MF: I’ve had a few! In college, I had one in an intense practice. I had just gone to the endo the day before to adjust my basal rates, so usually the next day means getting used to it.

Our coach was explaining this high-intensity drill, and my eyes were all over the place, I was confused, my hands were shaking. I didn’t take myself out. My trainer noticed and said, “you’re not okay.” We checked and my sugar was as low as can be.

I was new to the team and I wasn’t comfortable yet with stepping out real quick to check.

DD: So, does everyone on the team know now?

MF: Everybody knows. I’m loud and proud now. It’s cool because everybody asks questions, and they want to know more, and I love explaining what I go through.

DD: Tell me about your diet on gameday.

MF: I eat what the rest of the team eats, which is usually chicken or salmon with rice and vegetables. But I don’t like to eat much close to a game, so I’ll have the meat but only some of the rice.

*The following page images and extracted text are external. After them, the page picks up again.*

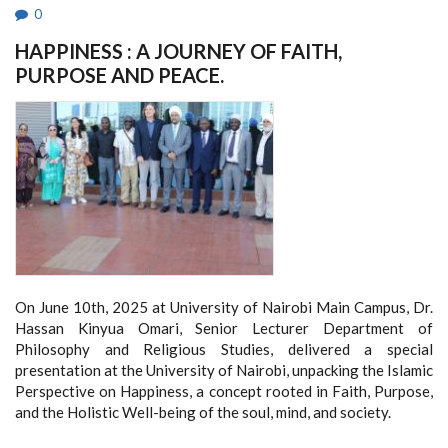
0
HAPPINESS : A JOURNEY OF FAITH,
PURPOSE AND PEACE.
On June 10th, 2025 at University of Nairobi Main Campus, Dr.
Hassan Kinyua Omari, Senior Lecturer Department of
Philosophy and Religious Studies, delivered a special
presentation at the University of Nairobi, unpacking the Islamic
Perspective on Happiness, a concept rooted in Faith, Purpose,
and the Holistic Well-being of the soul, mind, and society.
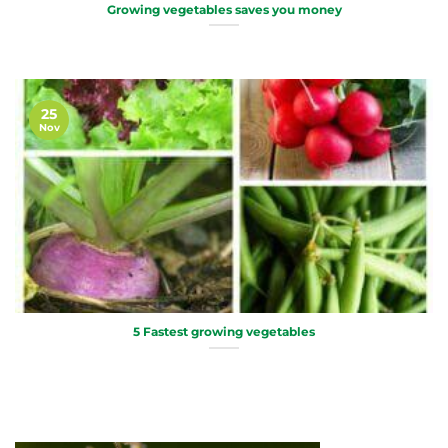
Growing vegetables saves you money
25
Nov
5 Fastest growing vegetables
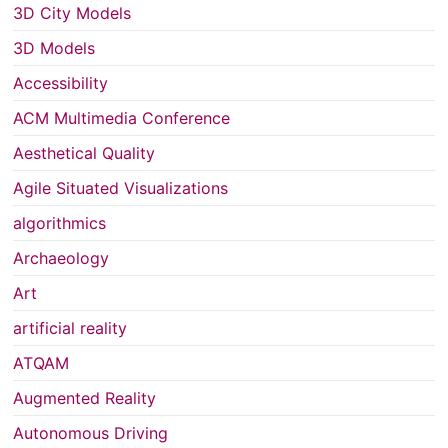
3D City Models
3D Models
Accessibility
ACM Multimedia Conference
Aesthetical Quality
Agile Situated Visualizations
algorithmics
Archaeology
Art
artificial reality
ATQAM
Augmented Reality
Autonomous Driving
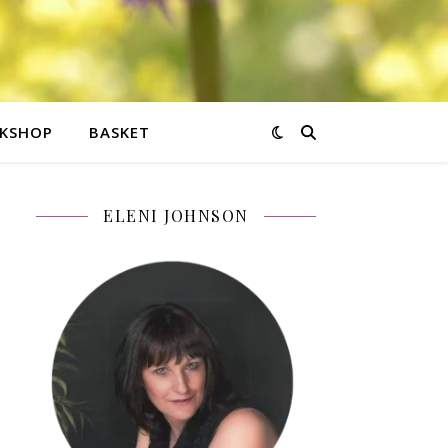
KSHOP
BASKET
ELENI JOHNSON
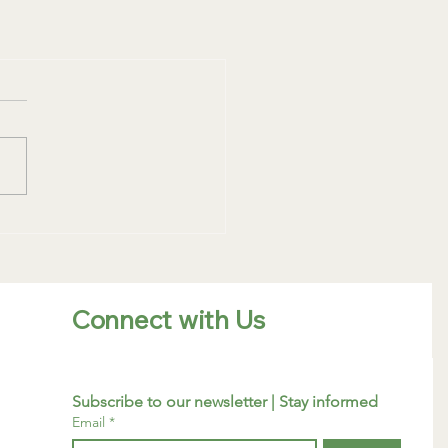
Connect with Us
Subscribe to our newsletter | Stay informed
Email
*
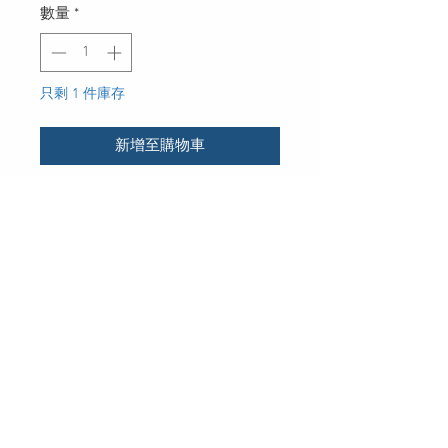
數量
*
只剩 1 件庫存
新增至購物車
UPC
30 Royal Crest Ct.
Unit 11
Markham, ON L3R 9W8
Tel:
905-948-8298
Email:
info@mmaxgroup.com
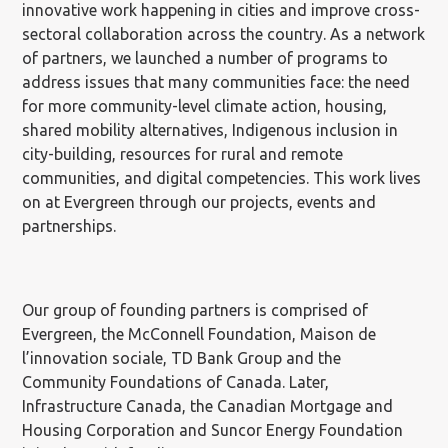
innovative work happening in cities and improve cross-
sectoral collaboration across the country. As a network
of partners, we launched a number of programs to
address issues that many communities face: the need
for more community-level climate action, housing,
shared mobility alternatives, Indigenous inclusion in
city-building, resources for rural and remote
communities, and digital competencies. This work lives
on at Evergreen through our projects, events and
partnerships.
Our group of founding partners is comprised of
Evergreen, the McConnell Foundation, Maison de
l’innovation sociale, TD Bank Group and the
Community Foundations of Canada. Later,
Infrastructure Canada, the Canadian Mortgage and
Housing Corporation and Suncor Energy Foundation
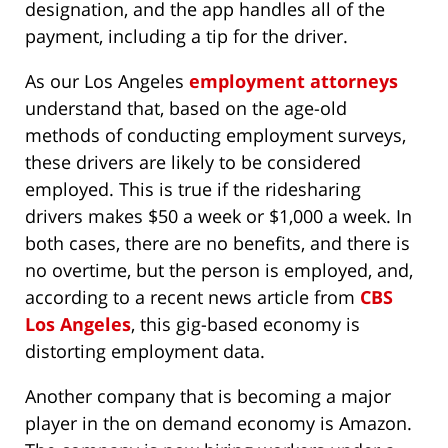
designation, and the app handles all of the
payment, including a tip for the driver.
As our Los Angeles
employment attorneys
understand that, based on the age-old
methods of conducting employment surveys,
these drivers are likely to be considered
employed. This is true if the ridesharing
drivers makes $50 a week or $1,000 a week. In
both cases, there are no benefits, and there is
no overtime, but the person is employed, and,
according to a recent news article from
CBS
Los Angeles
, this gig-based economy is
distorting employment data.
Another company that is becoming a major
player in the on demand economy is Amazon.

Some of my teammates love to have a snack before the game, but not me. If I need to have something, I’ll have one or two energy gummies. They’ve got a lot of carbohydrates, but one or two don’t spike my sugar too much.

DD: What’s next for you?

MF: I’m focused on finishing out this year, playing one more year for UTSA next fall, and then I would love to play professionally somewhere overseas or in the United States. I want to do it as long as I can.

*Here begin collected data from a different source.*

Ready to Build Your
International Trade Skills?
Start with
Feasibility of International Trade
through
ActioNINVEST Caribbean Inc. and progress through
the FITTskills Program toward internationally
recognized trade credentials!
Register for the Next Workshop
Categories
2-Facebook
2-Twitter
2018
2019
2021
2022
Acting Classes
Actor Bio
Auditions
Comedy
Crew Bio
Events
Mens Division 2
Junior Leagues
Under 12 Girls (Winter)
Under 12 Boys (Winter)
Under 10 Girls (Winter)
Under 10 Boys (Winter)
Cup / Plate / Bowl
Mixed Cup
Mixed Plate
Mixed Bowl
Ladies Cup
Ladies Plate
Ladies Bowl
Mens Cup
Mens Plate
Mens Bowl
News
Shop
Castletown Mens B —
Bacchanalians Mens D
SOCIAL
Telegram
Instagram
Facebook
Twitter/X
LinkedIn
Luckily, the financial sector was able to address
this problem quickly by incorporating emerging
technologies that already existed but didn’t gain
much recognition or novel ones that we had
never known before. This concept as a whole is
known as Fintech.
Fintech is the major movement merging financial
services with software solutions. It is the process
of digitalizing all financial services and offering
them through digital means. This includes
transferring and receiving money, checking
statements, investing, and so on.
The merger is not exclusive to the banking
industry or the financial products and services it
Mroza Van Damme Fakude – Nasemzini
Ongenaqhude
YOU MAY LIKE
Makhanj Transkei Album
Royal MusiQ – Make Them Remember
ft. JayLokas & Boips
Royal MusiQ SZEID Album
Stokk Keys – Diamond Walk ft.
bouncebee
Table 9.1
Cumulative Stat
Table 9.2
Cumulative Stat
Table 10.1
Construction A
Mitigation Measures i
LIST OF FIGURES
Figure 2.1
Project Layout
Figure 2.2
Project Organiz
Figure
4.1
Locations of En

My whole family is soccer. Both my parents grew up playing, they met playing soccer in college, me and my two brothers played soccer. I love the grind of it, and I don’t want to give that up.

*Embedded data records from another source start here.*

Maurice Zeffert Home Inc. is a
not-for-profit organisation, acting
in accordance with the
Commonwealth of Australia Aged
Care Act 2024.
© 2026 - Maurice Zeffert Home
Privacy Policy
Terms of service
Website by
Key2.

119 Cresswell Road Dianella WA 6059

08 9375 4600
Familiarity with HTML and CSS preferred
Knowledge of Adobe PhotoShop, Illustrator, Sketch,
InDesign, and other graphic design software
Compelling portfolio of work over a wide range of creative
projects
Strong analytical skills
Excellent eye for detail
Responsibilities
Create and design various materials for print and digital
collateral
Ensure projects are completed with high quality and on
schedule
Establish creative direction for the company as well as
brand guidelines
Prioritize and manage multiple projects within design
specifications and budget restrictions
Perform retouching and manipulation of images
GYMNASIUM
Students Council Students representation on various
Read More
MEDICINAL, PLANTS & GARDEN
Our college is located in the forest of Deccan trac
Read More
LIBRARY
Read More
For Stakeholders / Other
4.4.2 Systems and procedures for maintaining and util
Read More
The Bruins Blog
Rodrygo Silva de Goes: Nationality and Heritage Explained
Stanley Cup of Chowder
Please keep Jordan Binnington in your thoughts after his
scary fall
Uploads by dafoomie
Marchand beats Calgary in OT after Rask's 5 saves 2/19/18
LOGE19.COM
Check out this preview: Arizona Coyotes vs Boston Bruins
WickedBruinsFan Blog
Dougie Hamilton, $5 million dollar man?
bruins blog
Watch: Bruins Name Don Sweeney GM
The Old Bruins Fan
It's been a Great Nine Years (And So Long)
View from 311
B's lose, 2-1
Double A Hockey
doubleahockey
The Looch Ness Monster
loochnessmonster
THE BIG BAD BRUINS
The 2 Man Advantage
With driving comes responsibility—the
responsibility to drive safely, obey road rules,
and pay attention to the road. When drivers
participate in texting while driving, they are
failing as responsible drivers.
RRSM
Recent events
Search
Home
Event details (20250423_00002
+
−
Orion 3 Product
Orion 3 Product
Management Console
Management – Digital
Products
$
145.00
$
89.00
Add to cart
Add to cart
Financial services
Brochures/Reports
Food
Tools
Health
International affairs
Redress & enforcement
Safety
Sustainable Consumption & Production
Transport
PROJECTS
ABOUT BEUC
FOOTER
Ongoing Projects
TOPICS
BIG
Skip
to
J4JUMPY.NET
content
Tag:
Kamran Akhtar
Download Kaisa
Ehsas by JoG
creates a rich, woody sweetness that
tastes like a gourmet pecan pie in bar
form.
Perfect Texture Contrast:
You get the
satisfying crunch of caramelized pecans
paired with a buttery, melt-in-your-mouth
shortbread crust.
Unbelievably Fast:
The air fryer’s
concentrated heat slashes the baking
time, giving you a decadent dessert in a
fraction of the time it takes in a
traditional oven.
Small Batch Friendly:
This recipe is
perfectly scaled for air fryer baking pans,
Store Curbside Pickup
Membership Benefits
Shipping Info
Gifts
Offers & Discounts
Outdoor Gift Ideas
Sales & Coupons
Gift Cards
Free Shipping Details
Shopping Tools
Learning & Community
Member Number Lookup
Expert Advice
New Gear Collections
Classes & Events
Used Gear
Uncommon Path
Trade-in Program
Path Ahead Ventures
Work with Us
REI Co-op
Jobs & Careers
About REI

I’m a psychology major and I’ve also looked into becoming a sports psychologist. I’ve been through four knee surgeries, so with that and the diabetes, there were a lot of tough times both on and off the field. I love talking to people about what I can do to help them, and having worked with a sport psych, I can really see the impact. I’ve also played around with just being a soccer coach. I love the game so much that I don’t think I can leave this sport. Whatever I end up doing next, it will tie into soccer.

DD: Finally, tell me about Dexcom U.

MF: They want me to be a role model. They told me, “You’re gonna be the one helping these young kids who have diabetes and want to be athletes.” Or even teaching coaches and teachers and trainers how to help athletes with type 1. I love that concept. That’s what Dexcom U has become.